◆ PROBLEM TO WORK ON: Please restate each entry that appears below word for word, without its pictures.

SUPPLIED RECORDS Start Marker

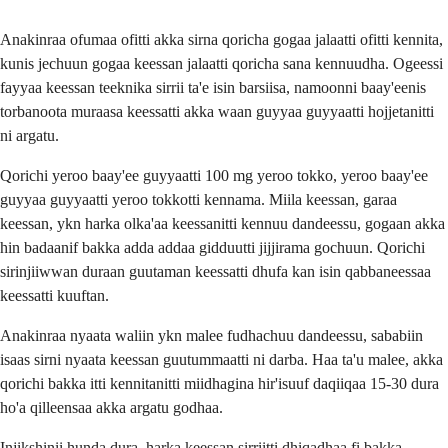
Anakinraa ofumaa ofitti akka sirna qoricha gogaa jalaatti ofitti kennita,
kunis jechuun gogaa keessan jalaatti qoricha sana kennuudha. Ogeessi
fayyaa keessan teeknika sirrii ta'e isin barsiisa, namoonni baay'eenis
torbanoota muraasa keessatti akka waan guyyaa guyyaatti hojjetanitti
ni argatu.
Qorichi yeroo baay'ee guyyaatti 100 mg yeroo tokko, yeroo baay'ee
guyyaa guyyaatti yeroo tokkotti kennama. Miila keessan, garaa
keessan, ykn harka olka'aa keessanitti kennuu dandeessu, gogaan akka
hin badaanif bakka adda addaa gidduutti jijjirama gochuun. Qorichi
sirinjiiwwan duraan guutaman keessatti dhufa kan isin qabbaneessaa
keessatti kuuftan.
Anakinraa nyaata waliin ykn malee fudhachuu dandeessu, sababiin
isaas sirni nyaata keessan guutummaatti ni darba. Haa ta'u malee, akka
qorichi bakka itti kennitanitti miidhagina hir'isuuf daqiiqaa 15-30 dura
ho'a qilleensaa akka argatu godhaa.
Injikshinii hunda dura, harka keessan sirriitti dhiqadhaa fi bakka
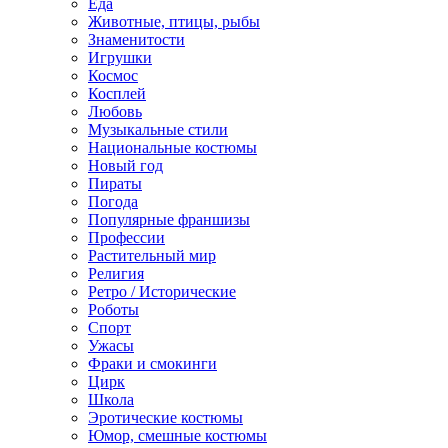
Еда
Животные, птицы, рыбы
Знаменитости
Игрушки
Космос
Косплей
Любовь
Музыкальные стили
Национальные костюмы
Новый год
Пираты
Погода
Популярные франшизы
Профессии
Растительный мир
Религия
Ретро / Исторические
Роботы
Спорт
Ужасы
Фраки и смокинги
Цирк
Школа
Эротические костюмы
Юмор, смешные костюмы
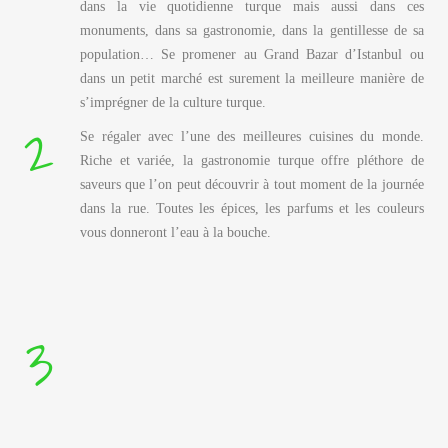
dans la vie quotidienne turque mais aussi dans ces
monuments, dans sa gastronomie, dans la gentillesse de sa
population… Se promener au Grand Bazar d’Istanbul ou
dans un petit marché est surement la meilleure manière de
s’imprégner de la culture turque.
2
Se régaler avec l’une des meilleures cuisines du monde.
Riche et variée, la gastronomie turque offre pléthore de
saveurs que l’on peut découvrir à tout moment de la journée
dans la rue. Toutes les épices, les parfums et les couleurs
vous donneront l’eau à la bouche.
3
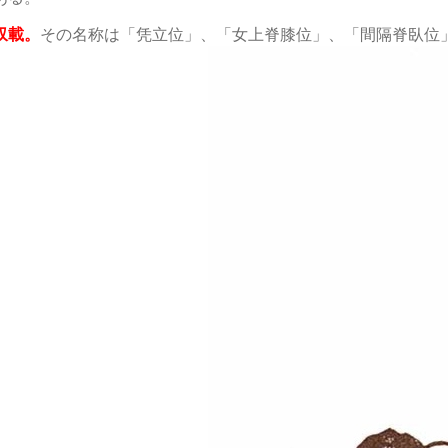
収載。
その名称は「凭立位」、「女上脊膝位」、「間隔脊臥位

SUPPLIED RECORDS End Marker

◆ OUTPUT OF THE TASK:
Anakinraa ofumaa ofitti akka sirna qoricha gogaa jalaatti ofitti kennita,
kunis jechuun gogaa keessan jalaatti qoricha sana kennuudha. Ogeessi
fayyaa keessan teeknika sirrii ta'e isin barsiisa, namoonni baay'eenis
torbanoota muraasa keessatti akka waan guyyaa guyyaatti hojjetanitti
ni argatu.
Qorichi yeroo baay'ee guyyaatti 100 mg yeroo tokko, yeroo baay'ee
guyyaa guyyaatti yeroo tokkotti kennama. Miila keessan, garaa
keessan, ykn harka olka'aa keessanitti kennuu dandeessu, gogaan akka
hin badaanif bakka adda addaa gidduutti jijjirama gochuun. Qorichi
sirinjiiwwan duraan guutaman keessatti dhufa kan isin qabbaneessaa
keessatti kuuftan.
Anakinraa nyaata waliin ykn malee fudhachuu dandeessu, sababiin
isaas sirni nyaata keessan guutummaatti ni darba. Haa ta'u malee, akka
qorichi bakka itti kennitanitti miidhagina hir'isuuf daqiiqaa 15-30 dura
ho'a qilleensaa akka argatu godhaa.
Injikshinii hunda dura, harka keessan sirriitti dhiqadhaa fi bakka
Еда
Животные, птицы, рыбы
Знаменитости
Игрушки
Космос
Косплей
Любовь
Музыкальные стили
Национальные костюмы
Новый год
Пираты
Погода
Популярные франшизы
Профессии
Растительный мир
Религия
Ретро / Исторические
Роботы
Спорт
Ужасы
Фраки и смокинги
Цирк
Школа
Эротические костюмы
Юмор, смешные костюмы
dans la vie quotidienne turque mais aussi dans ces
monuments, dans sa gastronomie, dans la gentillesse de sa
population… Se promener au Grand Bazar d’Istanbul ou
dans un petit marché est surement la meilleure manière de
s’imprégner de la culture turque.
2
Se régaler avec l’une des meilleures cuisines du monde.
Riche et variée, la gastronomie turque offre pléthore de
saveurs que l’on peut découvrir à tout moment de la journée
dans la rue. Toutes les épices, les parfums et les couleurs
vous donneront l’eau à la bouche.
3
収載。
その名称は「凭立位」、「女上脊膝位」、「間隔脊臥位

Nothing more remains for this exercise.